[Records from a data source]
==============================

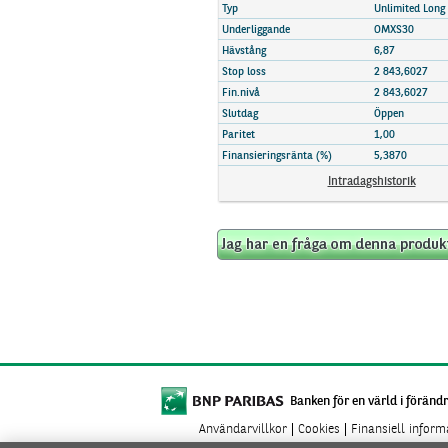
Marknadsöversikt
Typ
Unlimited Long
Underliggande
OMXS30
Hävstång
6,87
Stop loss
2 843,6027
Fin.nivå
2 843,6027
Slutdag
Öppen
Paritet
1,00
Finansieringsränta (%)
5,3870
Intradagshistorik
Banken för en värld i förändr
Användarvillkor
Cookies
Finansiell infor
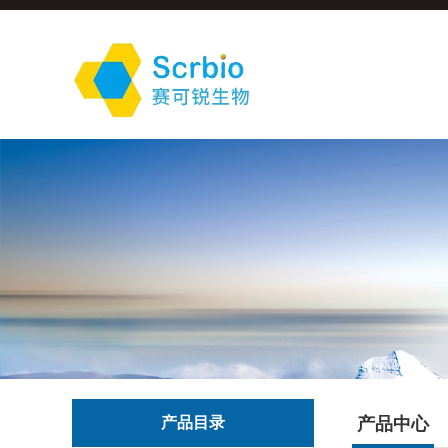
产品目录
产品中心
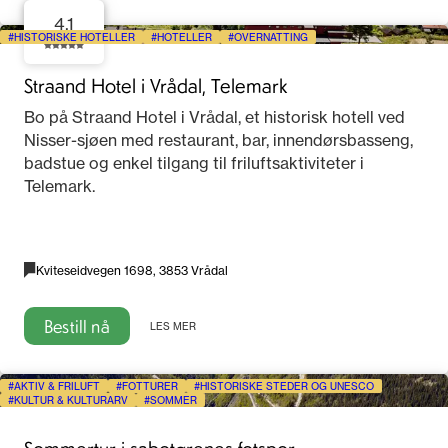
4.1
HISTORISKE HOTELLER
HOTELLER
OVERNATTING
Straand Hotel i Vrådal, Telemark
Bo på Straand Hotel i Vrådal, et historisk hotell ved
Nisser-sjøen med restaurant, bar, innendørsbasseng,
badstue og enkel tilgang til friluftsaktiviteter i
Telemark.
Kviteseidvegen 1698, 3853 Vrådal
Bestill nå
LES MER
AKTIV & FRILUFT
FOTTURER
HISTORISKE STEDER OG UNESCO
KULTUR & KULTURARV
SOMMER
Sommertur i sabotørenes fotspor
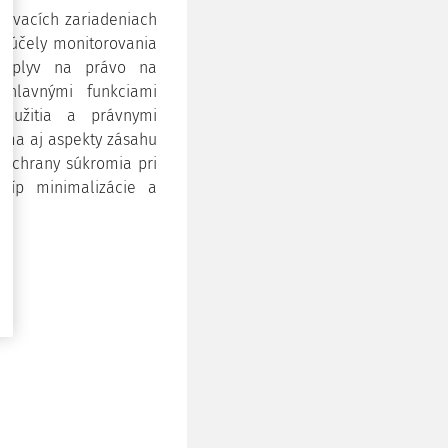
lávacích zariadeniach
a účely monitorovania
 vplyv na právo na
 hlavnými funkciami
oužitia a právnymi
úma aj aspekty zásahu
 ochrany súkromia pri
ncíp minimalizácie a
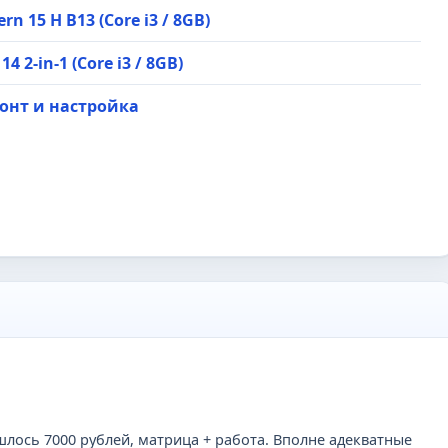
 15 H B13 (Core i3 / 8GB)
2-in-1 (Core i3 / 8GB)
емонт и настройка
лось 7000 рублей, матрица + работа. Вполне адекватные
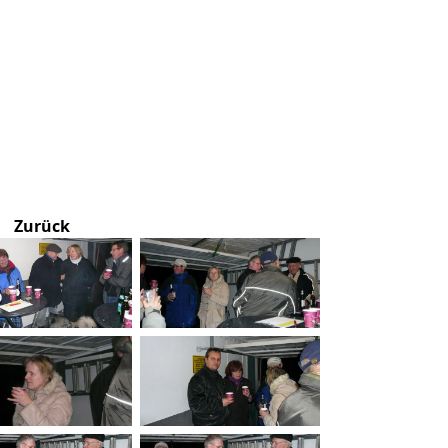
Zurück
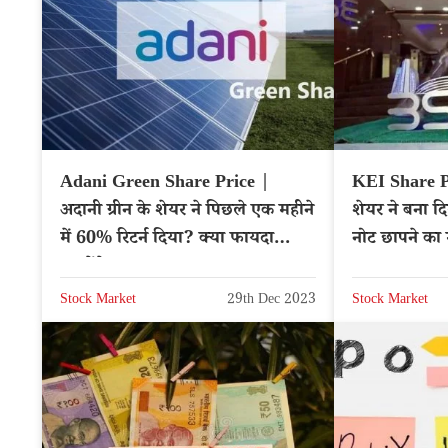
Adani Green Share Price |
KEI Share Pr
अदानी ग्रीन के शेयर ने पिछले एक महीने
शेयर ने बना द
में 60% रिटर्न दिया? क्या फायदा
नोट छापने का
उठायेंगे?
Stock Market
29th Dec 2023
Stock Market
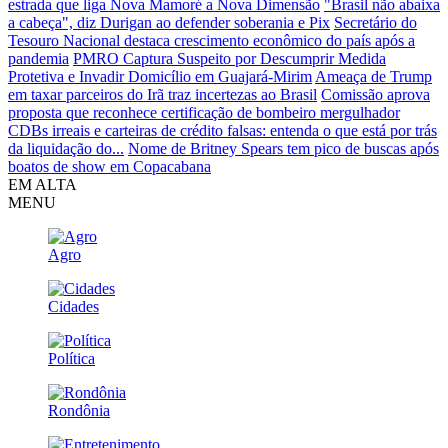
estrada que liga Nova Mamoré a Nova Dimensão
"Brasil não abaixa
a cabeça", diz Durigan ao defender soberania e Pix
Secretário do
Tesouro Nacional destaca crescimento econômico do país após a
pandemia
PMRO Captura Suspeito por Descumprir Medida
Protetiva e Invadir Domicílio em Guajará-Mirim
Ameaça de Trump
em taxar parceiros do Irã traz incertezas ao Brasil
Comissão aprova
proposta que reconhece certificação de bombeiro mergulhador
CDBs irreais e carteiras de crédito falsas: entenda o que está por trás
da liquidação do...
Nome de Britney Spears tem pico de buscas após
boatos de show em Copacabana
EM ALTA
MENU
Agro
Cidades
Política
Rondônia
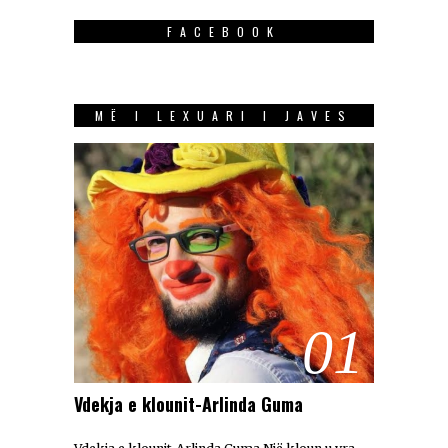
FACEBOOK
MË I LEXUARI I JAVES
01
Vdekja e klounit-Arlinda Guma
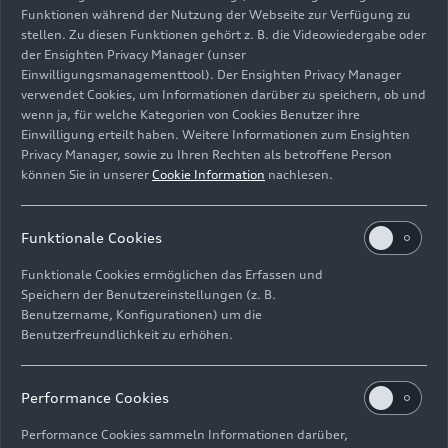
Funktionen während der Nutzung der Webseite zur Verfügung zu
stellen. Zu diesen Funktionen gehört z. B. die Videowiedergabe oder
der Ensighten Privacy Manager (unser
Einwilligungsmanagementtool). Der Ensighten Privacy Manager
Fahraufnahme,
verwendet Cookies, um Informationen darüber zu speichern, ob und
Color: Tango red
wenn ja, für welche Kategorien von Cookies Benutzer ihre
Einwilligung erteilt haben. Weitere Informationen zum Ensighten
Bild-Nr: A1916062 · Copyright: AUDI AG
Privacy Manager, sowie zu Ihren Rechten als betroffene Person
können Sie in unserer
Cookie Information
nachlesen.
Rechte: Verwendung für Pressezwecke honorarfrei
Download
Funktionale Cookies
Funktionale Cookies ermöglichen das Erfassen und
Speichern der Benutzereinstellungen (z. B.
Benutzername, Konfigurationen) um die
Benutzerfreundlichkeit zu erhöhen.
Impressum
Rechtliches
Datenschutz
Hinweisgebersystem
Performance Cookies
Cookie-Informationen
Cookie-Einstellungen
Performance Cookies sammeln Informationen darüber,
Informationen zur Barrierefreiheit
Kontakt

==============================

**Task directions:** The answer must be the lines above, word for word, from the first one through the line with "stellen. Zu diesen", pictures excluded.

**Output for this exercise:**
Marknadsöversikt
Typ
Unlimited Long
Underliggande
OMXS30
Hävstång
6,87
Stop loss
2 843,6027
Fin.nivå
2 843,6027
Slutdag
Öppen
Paritet
1,00
Finansieringsränta (%)
5,3870
Intradagshistorik
Banken för en värld i förändr
Användarvillkor
Cookies
Finansiell infor
产品目录
产品中心
4.1
HISTORISKE HOTELLER
HOTELLER
OVERNATTING
Straand Hotel i Vrådal, Telemark
Bo på Straand Hotel i Vrådal, et historisk hotell ved
Nisser-sjøen med restaurant, bar, innendørsbasseng,
badstue og enkel tilgang til friluftsaktiviteter i
Telemark.
Kviteseidvegen 1698, 3853 Vrådal
Bestill nå
LES MER
AKTIV & FRILUFT
FOTTURER
HISTORISKE STEDER OG UNESCO
KULTUR & KULTURARV
SOMMER
Sommertur i sabotørenes fotspor
lávacích zariadeniach
a účely monitorovania
 vplyv na právo na
 hlavnými funkciami
oužitia a právnymi
úma aj aspekty zásahu
 ochrany súkromia pri
ncíp minimalizácie a
 15 H B13 (Core i3 / 8GB)
2-in-1 (Core i3 / 8GB)
емонт и настройка
лось 7000 рублей, матрица + работа. Вполне адекватные
Zurück
Adani Green Share Price |
KEI Share Pr
अदानी ग्रीन के शेयर ने पिछले एक महीने
शेयर ने बना द
में 60% रिटर्न दिया? क्या फायदा
नोट छापने का
उठायेंगे?
Stock Market
29th Dec 2023
Stock Market
estrada que liga Nova Mamoré a Nova Dimensão
"Brasil não abaixa
a cabeça", diz Durigan ao defender soberania e Pix
Secretário do
Tesouro Nacional destaca crescimento econômico do país após a
pandemia
PMRO Captura Suspeito por Descumprir Medida
Protetiva e Invadir Domicílio em Guajará-Mirim
Ameaça de Trump
em taxar parceiros do Irã traz incertezas ao Brasil
Comissão aprova
proposta que reconhece certificação de bombeiro mergulhador
CDBs irreais e carteiras de crédito falsas: entenda o que está por trás
da liquidação do...
Nome de Britney Spears tem pico de buscas após
boatos de show em Copacabana
EM ALTA
MENU
Agro
Cidades
Política
Rondônia
FACEBOOK
MË I LEXUARI I JAVES
01
Vdekja e klounit-Arlinda Guma
Funktionen während der Nutzung der Webseite zur Verfügung zu
stellen. Zu diesen Funktionen gehört z. B. die Videowiedergabe oder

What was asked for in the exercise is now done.